DATA UNDER STUDY —
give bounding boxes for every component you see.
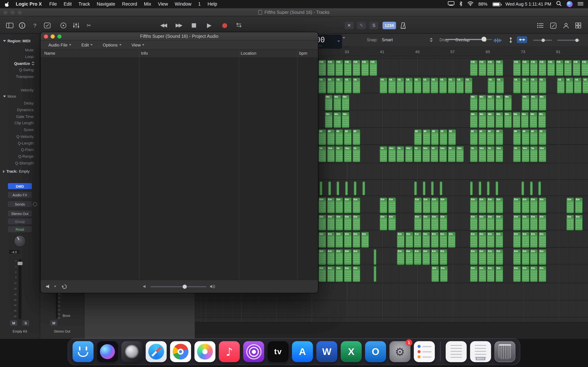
menubar-menu-track[interactable]: Track [78,1,90,7]
midi-region[interactable]: Wo [512,112,520,128]
mixer-icon[interactable] [71,21,81,30]
midi-region[interactable]: Em [414,215,422,231]
midi-region[interactable]: Vox [456,146,464,162]
strip-button-stereo-out[interactable]: Stereo Out [8,210,32,216]
midi-region[interactable]: Fift [530,60,538,76]
midi-region[interactable]: Em [431,249,439,265]
midi-region[interactable]: Wo [504,112,512,128]
capture-button[interactable]: ✕ [345,22,354,29]
column-header-bpm[interactable]: bpm [299,51,307,55]
apple-menu-icon[interactable] [5,1,10,7]
dock-music-icon[interactable]: ♪ [219,341,240,362]
midi-region[interactable]: Wo [342,95,350,111]
midi-region[interactable]: Em [327,266,335,282]
midi-region[interactable]: Vo [397,146,404,162]
pan-knob[interactable] [14,235,26,247]
region-param-quantize[interactable]: Quantize [14,61,35,66]
midi-region[interactable]: Em [495,249,503,265]
midi-region[interactable]: Wo [495,112,503,128]
midi-region[interactable]: 80 [318,129,326,145]
waveform-zoom-icon[interactable] [493,38,502,43]
midi-region[interactable] [521,181,524,195]
midi-region[interactable]: Em [431,197,439,213]
minimize-button[interactable] [51,34,55,38]
browser-icon[interactable] [573,21,583,30]
midi-region[interactable]: Em [380,215,388,231]
midi-region[interactable]: Em [495,232,503,248]
slider-thumb[interactable] [183,284,187,289]
midi-region[interactable]: Em [470,266,478,282]
midi-region[interactable]: Em [318,249,326,265]
midi-region[interactable]: Wo [522,95,529,111]
notepad-icon[interactable] [548,21,558,30]
midi-region[interactable]: VA [496,78,504,94]
solo-button[interactable]: S [22,320,29,326]
midi-region[interactable]: 80 [487,129,495,145]
lcd-display-chevron-icon[interactable] [337,40,340,42]
control-center-icon[interactable] [578,1,583,7]
midi-region[interactable]: VA [318,78,326,94]
region-param-q-range[interactable]: Q-Range: [18,154,35,158]
midi-region[interactable]: Em [327,232,335,248]
region-param-dynamics[interactable]: Dynamics: [17,108,35,112]
dock-safari-icon[interactable] [146,341,167,362]
column-header-info[interactable]: Info [141,51,148,55]
midi-region[interactable]: Fift [513,60,521,76]
midi-region[interactable]: Em [327,249,335,265]
region-param-q-strength[interactable]: Q-Strength: [15,161,35,165]
midi-region[interactable]: Em [495,266,503,282]
slider-thumb[interactable] [541,39,545,42]
midi-region[interactable]: Em [487,215,495,231]
midi-region[interactable]: Em [414,232,422,248]
strip-button-group[interactable]: Group [8,218,32,224]
midi-region[interactable] [538,181,541,195]
midi-region[interactable]: Em [344,197,352,213]
column-header-name[interactable]: Name [44,51,55,55]
midi-region[interactable]: Vox [405,146,413,162]
midi-region[interactable]: Fift [336,60,343,76]
mute-button[interactable]: M [10,320,17,326]
midi-region[interactable]: Em [513,197,521,213]
midi-region[interactable]: 80 [344,129,352,145]
midi-region[interactable]: Em [448,232,456,248]
midi-region[interactable]: Vox [478,146,486,162]
midi-region[interactable]: Em [397,249,405,265]
midi-region[interactable]: Fift [547,60,555,76]
midi-region[interactable]: 80 [327,129,335,145]
app-menu-name[interactable]: Logic Pro X [16,1,42,7]
midi-region[interactable]: VA [456,78,464,94]
horizontal-zoom-slider[interactable] [557,40,580,41]
dock-settings-icon[interactable]: ⚙1 [389,341,410,362]
midi-region[interactable]: Fift [495,60,503,76]
bluetooth-icon[interactable] [459,1,462,7]
midi-region[interactable]: Fift [353,60,360,76]
midi-region[interactable] [373,266,376,282]
midi-region[interactable]: Vo [318,146,326,162]
autopunch-button[interactable]: ✎ [357,22,366,29]
midi-region[interactable]: Wo [487,95,495,111]
midi-region[interactable]: Em [487,197,495,213]
midi-region[interactable]: VA [439,78,447,94]
midi-region[interactable]: Em [344,249,352,265]
dock-excel-icon[interactable]: X [341,341,362,362]
region-param-q-velocity[interactable]: Q-Velocity: [17,134,35,139]
midi-region[interactable]: VA [388,78,396,94]
midi-region[interactable]: Vox [344,146,352,162]
siri-icon[interactable] [567,1,573,7]
midi-region[interactable]: VA [574,78,582,94]
midi-region[interactable]: Wo [325,95,333,111]
midi-region[interactable]: Vo [530,146,538,162]
midi-region[interactable]: Em [495,197,503,213]
midi-region[interactable]: Em [478,215,486,231]
midi-region[interactable]: 80 [423,129,430,145]
dock-reminders-icon[interactable] [414,341,435,362]
midi-region[interactable]: VA [513,78,521,94]
midi-region[interactable]: Em [336,266,343,282]
midi-region[interactable]: Em [439,249,447,265]
midi-region[interactable]: Fift [369,60,377,76]
stop-button[interactable]: ■ [189,21,199,30]
midi-region[interactable]: Em [513,266,521,282]
midi-region[interactable]: Em [318,266,326,282]
midi-region[interactable]: Em [513,215,521,231]
midi-region[interactable]: Em [530,215,538,231]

WHAT TO PRODUCE — Retype every entry word for word, but do not carry over the pictures.

SOLUTION FOR THIS PROBLEM —
give bounding boxes for every component you see.
menubar-menu-track[interactable]: Track [78,1,90,7]
midi-region[interactable]: Wo [512,112,520,128]
mixer-icon[interactable] [71,21,81,30]
midi-region[interactable]: Em [414,215,422,231]
midi-region[interactable]: Vox [456,146,464,162]
strip-button-stereo-out[interactable]: Stereo Out [8,210,32,216]
midi-region[interactable]: Fift [530,60,538,76]
midi-region[interactable]: Em [431,249,439,265]
midi-region[interactable]: Wo [504,112,512,128]
capture-button[interactable]: ✕ [345,22,354,29]
column-header-bpm[interactable]: bpm [299,51,307,55]
apple-menu-icon[interactable] [5,1,10,7]
dock-music-icon[interactable]: ♪ [219,341,240,362]
midi-region[interactable]: Wo [342,95,350,111]
midi-region[interactable]: Em [327,266,335,282]
midi-region[interactable]: Vo [397,146,404,162]
pan-knob[interactable] [14,235,26,247]
region-param-quantize[interactable]: Quantize [14,61,35,66]
midi-region[interactable]: Em [495,249,503,265]
midi-region[interactable]: Wo [495,112,503,128]
midi-region[interactable]: 80 [318,129,326,145]
waveform-zoom-icon[interactable] [493,38,502,43]
midi-region[interactable] [521,181,524,195]
midi-region[interactable]: Em [431,197,439,213]
minimize-button[interactable] [51,34,55,38]
browser-icon[interactable] [573,21,583,30]
midi-region[interactable]: Em [380,215,388,231]
midi-region[interactable]: Em [495,232,503,248]
slider-thumb[interactable] [183,284,187,289]
midi-region[interactable]: Em [470,266,478,282]
midi-region[interactable]: Em [318,249,326,265]
midi-region[interactable]: Wo [522,95,529,111]
notepad-icon[interactable] [548,21,558,30]
midi-region[interactable]: VA [496,78,504,94]
solo-button[interactable]: S [22,320,29,326]
midi-region[interactable]: 80 [487,129,495,145]
lcd-display-chevron-icon[interactable] [337,40,340,42]
control-center-icon[interactable] [578,1,583,7]
midi-region[interactable]: VA [318,78,326,94]
region-param-q-range[interactable]: Q-Range: [18,154,35,158]
midi-region[interactable]: Em [327,232,335,248]
region-param-dynamics[interactable]: Dynamics: [17,108,35,112]
dock-safari-icon[interactable] [146,341,167,362]
column-header-info[interactable]: Info [141,51,148,55]
midi-region[interactable]: Fift [513,60,521,76]
midi-region[interactable]: Em [327,249,335,265]
region-param-q-strength[interactable]: Q-Strength: [15,161,35,165]
midi-region[interactable]: Em [495,266,503,282]
slider-thumb[interactable] [541,39,545,42]
midi-region[interactable]: Em [487,215,495,231]
midi-region[interactable]: Em [414,232,422,248]
strip-button-group[interactable]: Group [8,218,32,224]
midi-region[interactable] [538,181,541,195]
midi-region[interactable]: Em [344,197,352,213]
column-header-name[interactable]: Name [44,51,55,55]
midi-region[interactable]: Vox [405,146,413,162]
midi-region[interactable]: Fift [336,60,343,76]
mute-button[interactable]: M [10,320,17,326]
midi-region[interactable]: Em [513,197,521,213]
midi-region[interactable]: 80 [344,129,352,145]
midi-region[interactable]: Em [448,232,456,248]
midi-region[interactable]: Vox [478,146,486,162]
midi-region[interactable]: Em [397,249,405,265]
midi-region[interactable]: Fift [547,60,555,76]
midi-region[interactable]: 80 [327,129,335,145]
app-menu-name[interactable]: Logic Pro X [16,1,42,7]
midi-region[interactable]: VA [456,78,464,94]
horizontal-zoom-slider[interactable] [557,40,580,41]
dock-settings-icon[interactable]: ⚙1 [389,341,410,362]
midi-region[interactable]: Fift [495,60,503,76]
bluetooth-icon[interactable] [459,1,462,7]
midi-region[interactable]: Fift [353,60,360,76]
midi-region[interactable] [373,266,376,282]
midi-region[interactable]: Vo [318,146,326,162]
autopunch-button[interactable]: ✎ [357,22,366,29]
midi-region[interactable]: Wo [487,95,495,111]
midi-region[interactable]: Em [487,197,495,213]
midi-region[interactable]: VA [439,78,447,94]
midi-region[interactable]: Em [344,249,352,265]
dock-excel-icon[interactable]: X [341,341,362,362]
region-param-q-velocity[interactable]: Q-Velocity: [17,134,35,139]
midi-region[interactable]: VA [388,78,396,94]
midi-region[interactable]: Vox [344,146,352,162]
siri-icon[interactable] [567,1,573,7]
midi-region[interactable]: VA [574,78,582,94]
midi-region[interactable]: Wo [325,95,333,111]
midi-region[interactable]: Vo [530,146,538,162]
midi-region[interactable]: Em [495,197,503,213]
midi-region[interactable]: Em [478,215,486,231]
midi-region[interactable]: 80 [423,129,430,145]
dock-reminders-icon[interactable] [414,341,435,362]
midi-region[interactable]: VA [513,78,521,94]
midi-region[interactable]: Em [336,266,343,282]
midi-region[interactable]: Em [439,249,447,265]
midi-region[interactable]: Fift [369,60,377,76]
stop-button[interactable]: ■ [189,21,199,30]
midi-region[interactable]: Em [513,266,521,282]
midi-region[interactable]: Em [318,266,326,282]
midi-region[interactable]: Em [513,215,521,231]
midi-region[interactable]: Em [530,215,538,231]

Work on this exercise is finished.